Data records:
——————

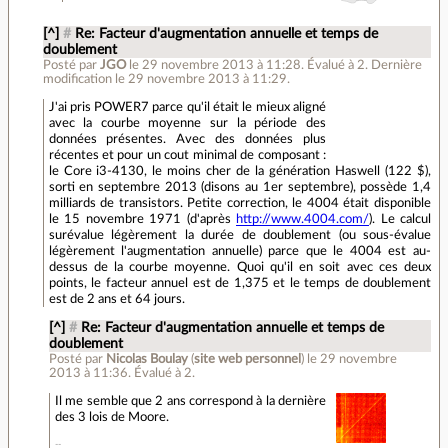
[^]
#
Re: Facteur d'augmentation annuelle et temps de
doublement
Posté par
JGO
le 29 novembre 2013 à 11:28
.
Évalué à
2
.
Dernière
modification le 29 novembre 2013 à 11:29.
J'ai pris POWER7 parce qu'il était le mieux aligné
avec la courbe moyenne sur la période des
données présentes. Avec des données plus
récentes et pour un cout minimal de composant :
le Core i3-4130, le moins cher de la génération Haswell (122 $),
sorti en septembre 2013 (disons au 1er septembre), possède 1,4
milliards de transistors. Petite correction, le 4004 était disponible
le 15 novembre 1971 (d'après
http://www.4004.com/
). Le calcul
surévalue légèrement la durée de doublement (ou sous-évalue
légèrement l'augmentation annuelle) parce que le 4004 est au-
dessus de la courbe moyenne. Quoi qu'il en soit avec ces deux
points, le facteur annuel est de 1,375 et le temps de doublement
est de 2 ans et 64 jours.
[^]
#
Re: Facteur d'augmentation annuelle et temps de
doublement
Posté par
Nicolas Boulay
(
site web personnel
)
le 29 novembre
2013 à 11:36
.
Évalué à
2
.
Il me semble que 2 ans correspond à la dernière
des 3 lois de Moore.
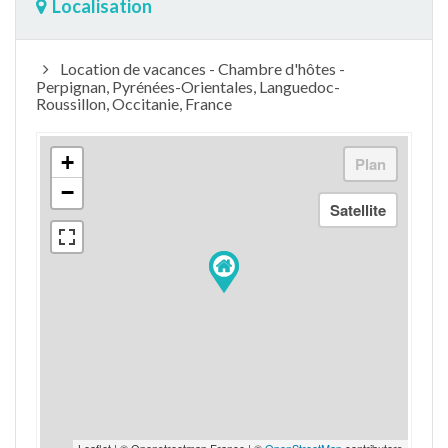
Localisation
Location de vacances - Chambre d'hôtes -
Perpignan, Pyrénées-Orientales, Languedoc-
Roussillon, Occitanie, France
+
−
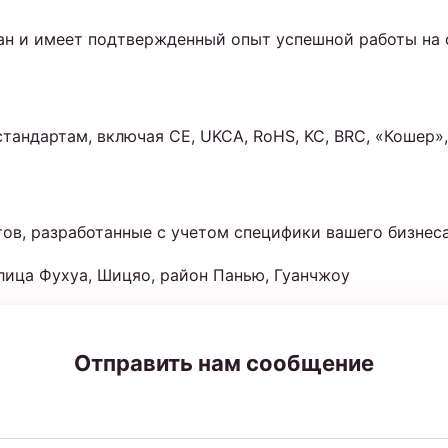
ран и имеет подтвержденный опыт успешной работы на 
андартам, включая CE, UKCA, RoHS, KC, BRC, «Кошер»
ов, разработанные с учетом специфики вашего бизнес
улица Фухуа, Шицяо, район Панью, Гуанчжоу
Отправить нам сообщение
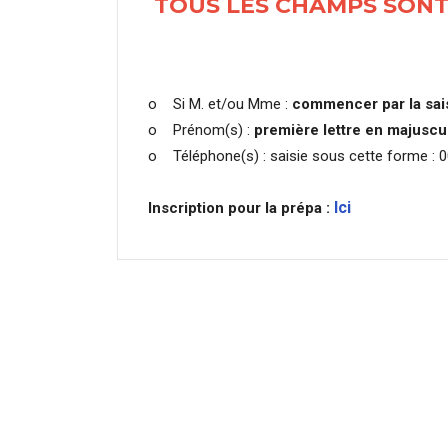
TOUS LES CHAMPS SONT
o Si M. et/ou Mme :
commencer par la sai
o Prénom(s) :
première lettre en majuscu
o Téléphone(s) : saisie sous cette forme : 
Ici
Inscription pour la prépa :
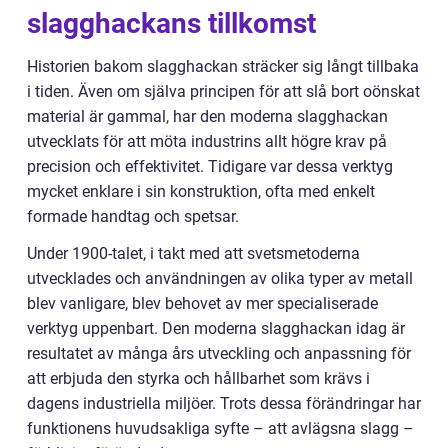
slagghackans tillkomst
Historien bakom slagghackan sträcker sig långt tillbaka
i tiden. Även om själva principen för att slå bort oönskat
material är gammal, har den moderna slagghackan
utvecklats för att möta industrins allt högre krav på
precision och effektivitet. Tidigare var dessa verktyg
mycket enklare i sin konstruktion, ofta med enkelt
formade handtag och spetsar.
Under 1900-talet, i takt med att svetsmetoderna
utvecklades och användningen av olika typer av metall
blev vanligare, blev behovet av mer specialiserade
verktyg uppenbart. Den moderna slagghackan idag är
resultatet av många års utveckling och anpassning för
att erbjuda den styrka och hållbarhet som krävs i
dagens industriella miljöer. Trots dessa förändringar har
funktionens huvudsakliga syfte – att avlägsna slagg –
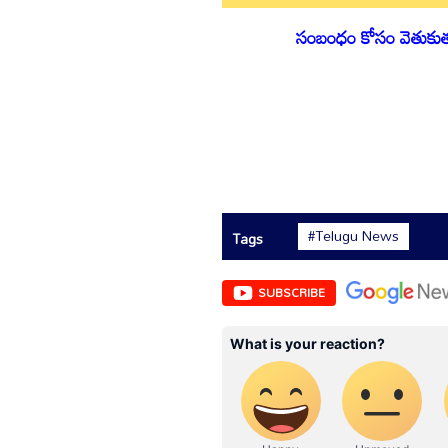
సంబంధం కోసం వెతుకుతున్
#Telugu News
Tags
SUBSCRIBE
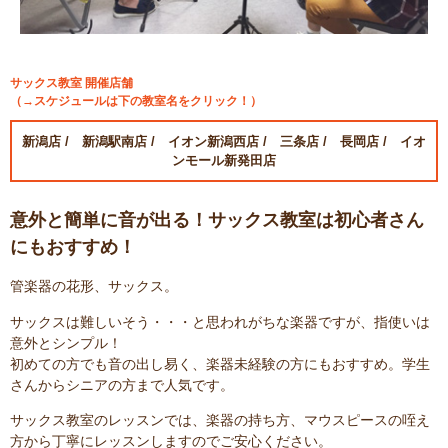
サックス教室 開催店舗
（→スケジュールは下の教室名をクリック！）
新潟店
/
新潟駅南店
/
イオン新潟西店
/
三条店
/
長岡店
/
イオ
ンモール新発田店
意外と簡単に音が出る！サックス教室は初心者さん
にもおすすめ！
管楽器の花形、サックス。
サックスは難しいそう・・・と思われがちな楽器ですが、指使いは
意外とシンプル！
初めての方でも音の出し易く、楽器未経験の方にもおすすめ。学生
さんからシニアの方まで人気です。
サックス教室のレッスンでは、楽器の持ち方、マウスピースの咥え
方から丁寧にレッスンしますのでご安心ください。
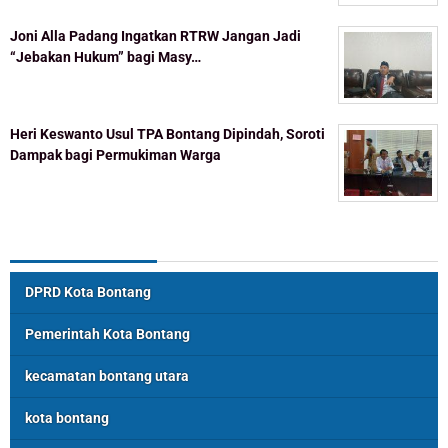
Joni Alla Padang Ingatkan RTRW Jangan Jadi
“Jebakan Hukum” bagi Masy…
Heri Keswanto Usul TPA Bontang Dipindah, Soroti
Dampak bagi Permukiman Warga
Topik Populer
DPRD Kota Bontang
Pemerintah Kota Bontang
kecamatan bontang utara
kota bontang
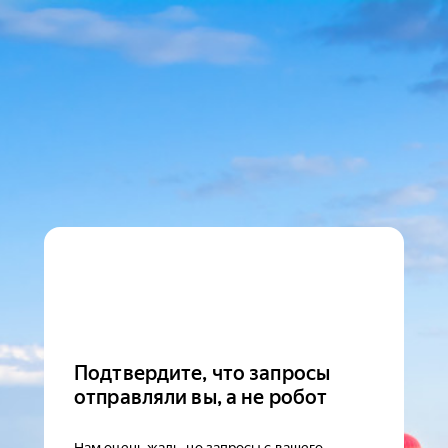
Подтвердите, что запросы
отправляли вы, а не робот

——————

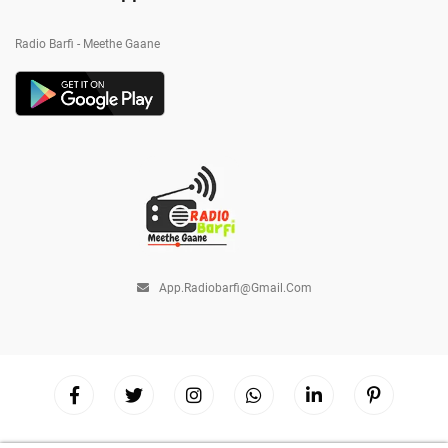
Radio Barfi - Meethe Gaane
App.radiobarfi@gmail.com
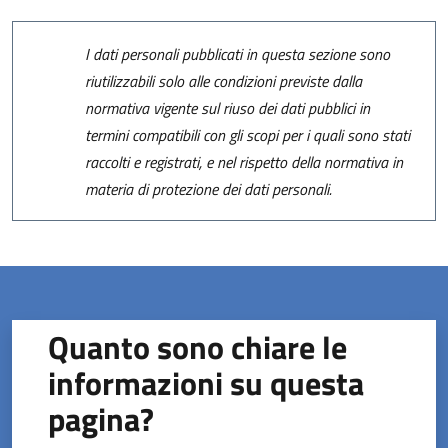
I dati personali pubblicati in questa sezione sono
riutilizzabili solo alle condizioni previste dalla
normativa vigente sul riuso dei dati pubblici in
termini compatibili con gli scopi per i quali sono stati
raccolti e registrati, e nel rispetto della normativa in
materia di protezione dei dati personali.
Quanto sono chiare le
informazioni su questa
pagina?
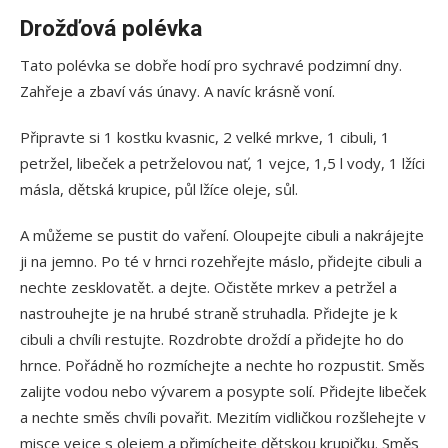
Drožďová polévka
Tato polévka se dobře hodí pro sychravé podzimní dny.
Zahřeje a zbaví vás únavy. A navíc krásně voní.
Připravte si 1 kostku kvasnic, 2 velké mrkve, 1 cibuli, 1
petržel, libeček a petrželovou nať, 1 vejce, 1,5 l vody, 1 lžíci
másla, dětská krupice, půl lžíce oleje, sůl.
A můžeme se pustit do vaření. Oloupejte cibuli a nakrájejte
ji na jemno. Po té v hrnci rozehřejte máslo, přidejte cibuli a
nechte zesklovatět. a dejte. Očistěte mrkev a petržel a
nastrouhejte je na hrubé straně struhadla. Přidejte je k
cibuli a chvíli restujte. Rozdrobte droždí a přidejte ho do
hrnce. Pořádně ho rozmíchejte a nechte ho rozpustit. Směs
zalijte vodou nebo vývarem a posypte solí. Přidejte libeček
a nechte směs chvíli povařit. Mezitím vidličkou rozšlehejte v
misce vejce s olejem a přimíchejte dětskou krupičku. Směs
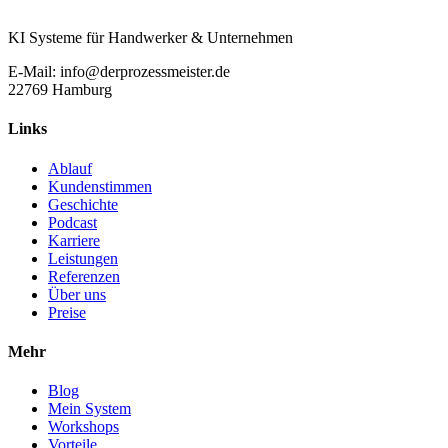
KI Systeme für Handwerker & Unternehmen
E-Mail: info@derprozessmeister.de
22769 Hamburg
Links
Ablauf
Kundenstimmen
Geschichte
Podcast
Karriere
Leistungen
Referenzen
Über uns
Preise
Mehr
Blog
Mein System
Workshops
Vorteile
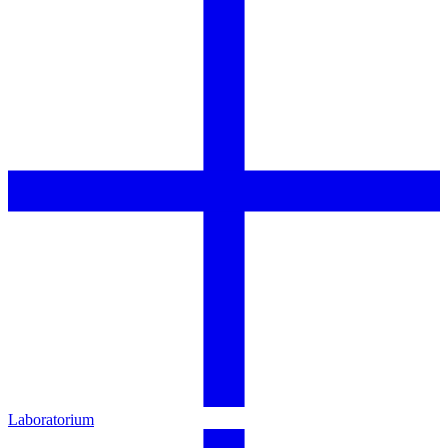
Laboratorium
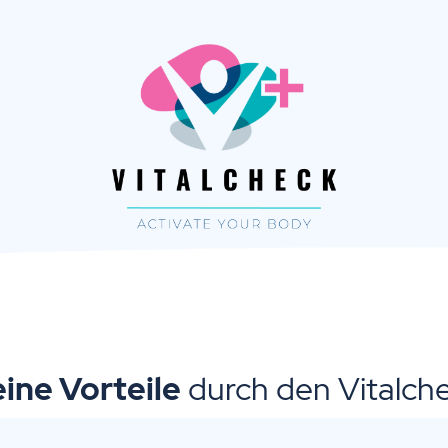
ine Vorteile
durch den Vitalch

——————

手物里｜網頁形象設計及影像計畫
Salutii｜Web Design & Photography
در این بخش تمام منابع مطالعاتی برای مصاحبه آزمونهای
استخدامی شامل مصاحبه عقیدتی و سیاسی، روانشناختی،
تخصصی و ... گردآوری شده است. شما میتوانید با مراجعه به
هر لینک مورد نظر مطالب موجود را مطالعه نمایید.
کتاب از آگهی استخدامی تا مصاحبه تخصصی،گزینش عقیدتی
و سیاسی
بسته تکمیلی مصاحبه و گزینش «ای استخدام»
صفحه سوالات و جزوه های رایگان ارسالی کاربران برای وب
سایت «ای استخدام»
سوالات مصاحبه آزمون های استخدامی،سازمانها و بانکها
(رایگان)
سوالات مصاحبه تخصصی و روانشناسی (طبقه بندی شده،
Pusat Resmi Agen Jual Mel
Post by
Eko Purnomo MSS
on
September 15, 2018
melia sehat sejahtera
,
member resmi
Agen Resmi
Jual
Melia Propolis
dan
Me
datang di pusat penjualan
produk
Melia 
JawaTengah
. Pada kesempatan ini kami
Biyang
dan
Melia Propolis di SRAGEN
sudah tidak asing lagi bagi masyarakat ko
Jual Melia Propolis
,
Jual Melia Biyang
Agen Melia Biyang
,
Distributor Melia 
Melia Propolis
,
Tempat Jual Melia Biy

——————

EXERCISE PROMPT: What do the lines above say from the one containing "Historien bakom slagghackan" down to the one containing "dagens industriella miljöer."? Return them exactly, both end lines included, and only them.

SOLVED EXERCISE:
Historien bakom slagghackan sträcker sig långt tillbaka
i tiden. Även om själva principen för att slå bort oönskat
material är gammal, har den moderna slagghackan
utvecklats för att möta industrins allt högre krav på
precision och effektivitet. Tidigare var dessa verktyg
mycket enklare i sin konstruktion, ofta med enkelt
formade handtag och spetsar.
Under 1900-talet, i takt med att svetsmetoderna
utvecklades och användningen av olika typer av metall
blev vanligare, blev behovet av mer specialiserade
verktyg uppenbart. Den moderna slagghackan idag är
resultatet av många års utveckling och anpassning för
att erbjuda den styrka och hållbarhet som krävs i
dagens industriella miljöer. Trots dessa förändringar har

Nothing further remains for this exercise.